Maintain good posture as often as possible
What is “good posture” for the dental professional?
The name of the game is neutral spine, meaning we want to avoid any excessive curvature (i.e. slouching in the low back, shoulders rolling forward, forward head carriage). There are 2 key tools that help you achieve this: your dental stool and your loupes.
Ideally, you want to be positioned with your feet flat on the ground, stool slightly elevated so that you have a greater than 90 degree angle at the hips (thighs should be sloping downward at a 45 degree angle, not parallel to the floor!). Saddle stools are often the easiest way to achieve this. Having a back rest is also helpful, and you want to avoid perching yourself on the edge of your seat. It can take some trial and error to find a stool that works well with your body type.
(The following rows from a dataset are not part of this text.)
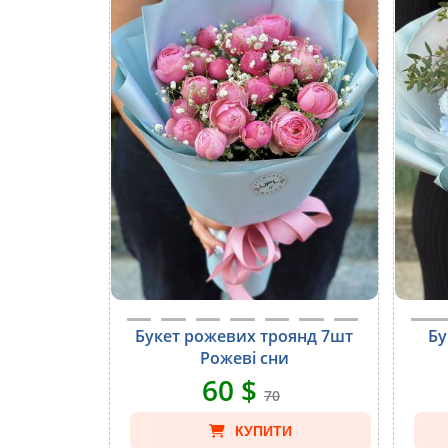
Букет рожевих троянд 7шт
Бу
Рожеві сни
60 $
70
КУПИТИ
When used correctly, loupes help you maintain safe neck working posture in the operatory. If you’re finding yourself having to crane your neck forward to be able to look through the scopes, the scope positioning is likely too high relative to your pupils. To maintain a neutral spine, you want to be able to primarily look down with your eyes and require minimal head movement. Look for loupes that are lightweight and have a steep declination angle. Take your time when shopping for new loupes and get a professional fitting.
In certain scenarios, it might not be possible to maintain “perfect posture”. That is okay! Strive to maintain good posture for the majority of your working time and stretch often. A big component of correcting poor posture is awareness and retraining your body to build a new habit. Ask your receptionist to take a photo of you working when you are not aware – you might be surprised with what you see!
Ever notice that as your stress levels increase, so does your muscle and joint pain?
Mindfulness, meditation, yoga, massage therapy, or anything that helps you get grounded are important practices to incorporate in your self-care routine. Maintain good sleep hygiene so your mind and body have a chance to recuperate. A good mattress and pillow are essential to allow your spine to recover from the physical stresses of your workday!
As dental professionals, you know the value of prevention as the best medicine with your patients. This is just as applicable to your spinal health! A daily regimen of stretching and strengthening exercises, good habits in the operatory, as well as regular check-ups from your chiropractor, physiotherapist, or massage therapist, will go a long way in helping you maintain your ability to work. Contact us to have our musculoskeletal health experts keep you feeling and moving well.
Imagine what our teeth would look like if we waited until we were in pain to get a check-up with dental professionals!
Don’t wait until you’re in pain to start looking after your body.